Source records:
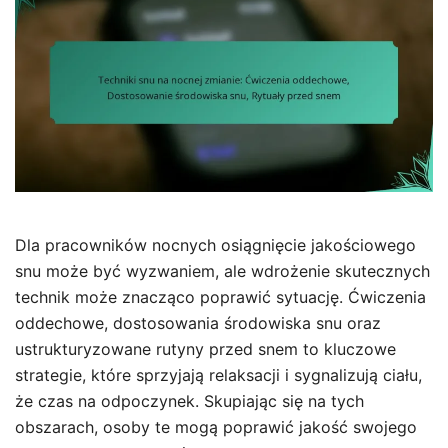
Dla pracowników nocnych osiągnięcie jakościowego
snu może być wyzwaniem, ale wdrożenie skutecznych
technik może znacząco poprawić sytuację. Ćwiczenia
oddechowe, dostosowania środowiska snu oraz
ustrukturyzowane rutyny przed snem to kluczowe
strategie, które sprzyjają relaksacji i sygnalizują ciału,
że czas na odpoczynek. Skupiając się na tych
obszarach, osoby te mogą poprawić jakość swojego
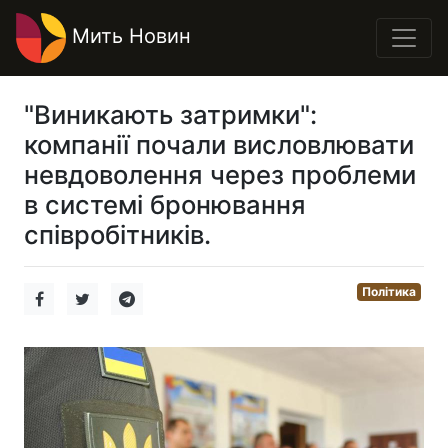
Мить Новин
"Виникають затримки":
компанії почали висловлювати
невдоволення через проблеми
в системі бронювання
співробітників.
Політика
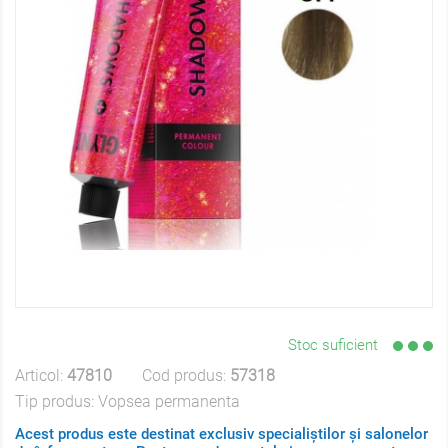
Stoc suficient
Articol:
47810
Cod produs:
57318
Tip produs:
Vopsea permanenta
Acest produs este destinat exclusiv specialiștilor și salonelor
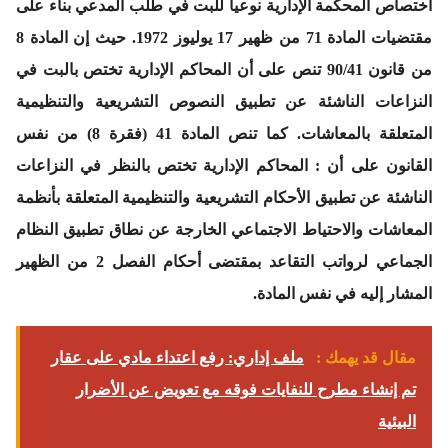
اختصاص المحكمة الإدارية نوعيا للبت في طلب المدعي بناء على
مقتضيات المادة 71 من ظهير 17 يوليوز 1972. حيث إن المادة 8
من قانون 90/41 تنص على أن المحاكم الإدارية تختص بالبت في
النزاعات الناشئة عن تطبيق النصوص التشريعية والتنظيمية
المتعلقة بالمعاشات. كما تنص المادة 41 (فقرة 8) من نفس
القانون على أن : المحاكم الإدارية تختص بالنظر في النزاعات
الناشئة عن تطبيق الأحكام التشريعية والتنظيمية المتعلقة بأنظمة
المعاشات والاحتياط الاجتماعي الخارجة عن نطاق تطبيق النظام
الجماعي لرواتب التقاعد بمقتضى أحكام الفصل 2 من الظهير
المشار إليه في نفس المادة.
مقال قد يهمك :
ملف إداري: رفع اعتداء مادي على عقار
تم إنشاء مطرح للنفايات فوقه مع تعويض عن الأضرار
البيئية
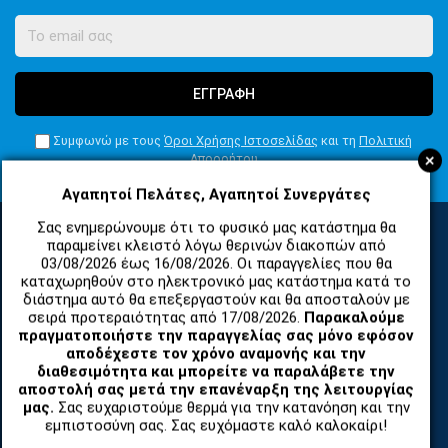
ΕΓΓΡΑΦΗ
Συμφωνώ με τους
Όροι Χρήσης Ιστοσελίδας
και τη
Πολιτική
+
Απορρήτου
Αγαπητοί Πελάτες, Αγαπητοί Συνεργάτες
Σας ενημερώνουμε ότι το φυσικό μας κατάστημα θα
παραμείνει κλειστό λόγω θερινών διακοπών από
03/08/2026 έως 16/08/2026. Οι παραγγελίες που θα
ΚΑΤΗΓΟΡΙΕΣ
καταχωρηθούν στο ηλεκτρονικό μας κατάστημα κατά το
διάστημα αυτό θα επεξεργαστούν και θα αποσταλούν με
σειρά προτεραιότητας από 17/08/2026.
Παρακαλούμε
ΑΝΤΑΛΛΑΚΤΙΚΑ ΚΑΙ ΑΞΕΣΟΥΑΡ ΚΙΝΗΤΩΝ ΤΗΛΕΦΩΝΩΝ
πραγματοποιήστε την παραγγελίας σας μόνο εφόσον
αποδέχεστε τον χρόνο αναμονής και την
διαθεσιμότητα και μπορείτε να παραλάβετε την
TABLET
αποστολή σας μετά την επανέναρξη της λειτουργίας
μας.
Σας ευχαριστούμε θερμά για την κατανόηση και την
εμπιστοσύνη σας. Σας ευχόμαστε καλό καλοκαίρι!
ΤΗΛΕΠΙΚΟΙΝΩΝΙΕΣ, ΑΣΥΡΜΑΤΑ, FCT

Exercise: Your answer should be the number of lines in the records that contain the word "المحاكم", with nothing added.

Exercise result: 2